Thirty years after the death of Charles Horman inspired a bestseller and an Oscar-winning movie, his widow still pursues those she believes are really to blame -- including the former U.S. secretary of state. It's one reason the quest for international justice makes the United States so nervous.
by Marcus Gee
THE ACCUSED
Henry Alfred Kissinger, former U.S. Secretary of state, national security adviser and Nobel laureate
THE ACCUSATIONS
Complicity in coup against Chilean government plus the "killing, injury and displacement" of three million people during Vietnam War.
CURRENT WHEREABOUTS
Head of Kissinger Associates, Inc., international consulting firm in Washington.
It was a rainy day in spring when they brought Charles Horman home.
The U.S. journalist and filmmaker had been abducted and killed after the Chilean military overthrew president Salvador Allende in September, 1973. Six months later, his body arrived by plane in a crude wooden crate with "Charles Horman from Santiago" scrawled on the side.
As the makeshift coffin was unloaded at Green-Wood Cemetery in Brooklyn, N.Y., the driving rain washed the words away, sending trails of black ink down the box. It was April 13, 1974.
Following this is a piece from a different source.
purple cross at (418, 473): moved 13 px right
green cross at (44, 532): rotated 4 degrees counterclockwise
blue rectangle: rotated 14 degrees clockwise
Even before Mr. Horman's widow, Joyce, found herself standing in the rain that day, she had vowed that no one would ever erase the memory of what had been done to her husband.
She has been true to her word.
In the chaos that followed General Augusto Pinochet's decision to depose Mr. Allende on Sept. 11, 1973, hundreds of the leftist president's supporters were taken away to be tortured, beaten or killed. Mr. Horman, an Allende sympathizer living in Santiago, was one of them.
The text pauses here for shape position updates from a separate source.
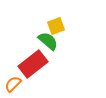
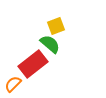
green semicircle: moved 2 px right, 3 px down
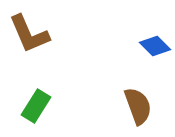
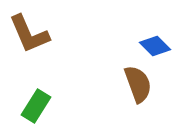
brown semicircle: moved 22 px up
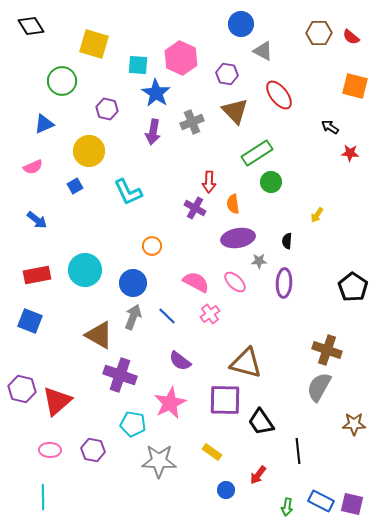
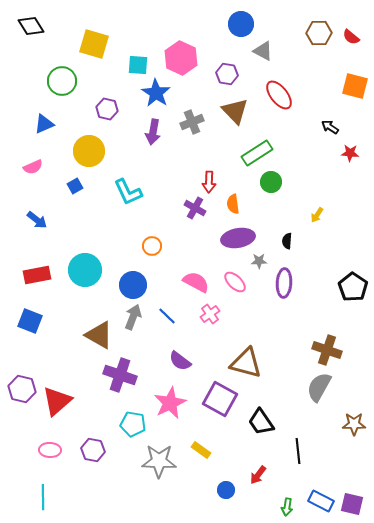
blue circle at (133, 283): moved 2 px down
purple square at (225, 400): moved 5 px left, 1 px up; rotated 28 degrees clockwise
yellow rectangle at (212, 452): moved 11 px left, 2 px up
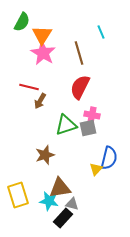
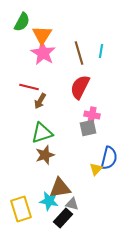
cyan line: moved 19 px down; rotated 32 degrees clockwise
green triangle: moved 24 px left, 8 px down
yellow rectangle: moved 3 px right, 14 px down
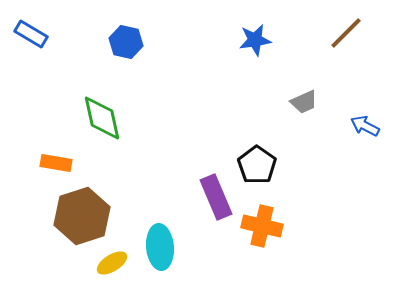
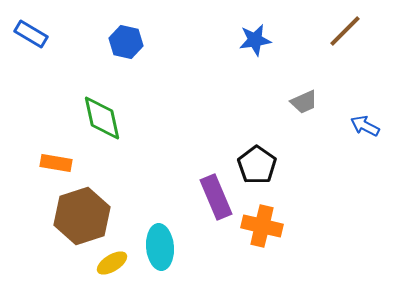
brown line: moved 1 px left, 2 px up
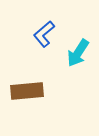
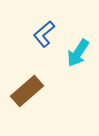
brown rectangle: rotated 36 degrees counterclockwise
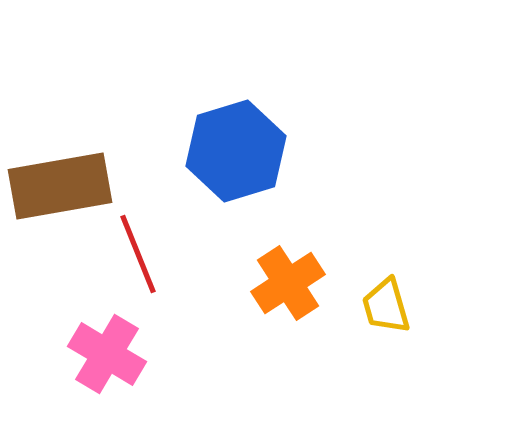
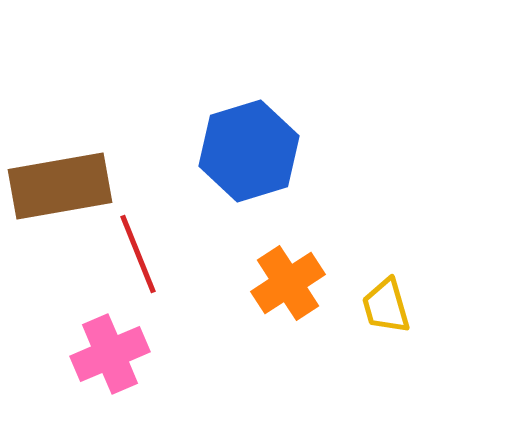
blue hexagon: moved 13 px right
pink cross: moved 3 px right; rotated 36 degrees clockwise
In the month that followed, Ms. Horman, then 29, and her father-in-law, Ed, searched frantically for Mr. Horman -- an ordeal dramatized in the Oscar-winning 1982 film Missing, starring Sissy Spacek and Jack Lemmon.
The movie ends when Joyce and Ed discover that Charles is dead, killed by the military and his body hidden in a wall at a Santiago cemetery. But Joyce Horman's search continues. For 28 years, she has struggled to track down those who killed the man she loved. And the person at the center of her quest is none other than Henry Alfred Kissinger.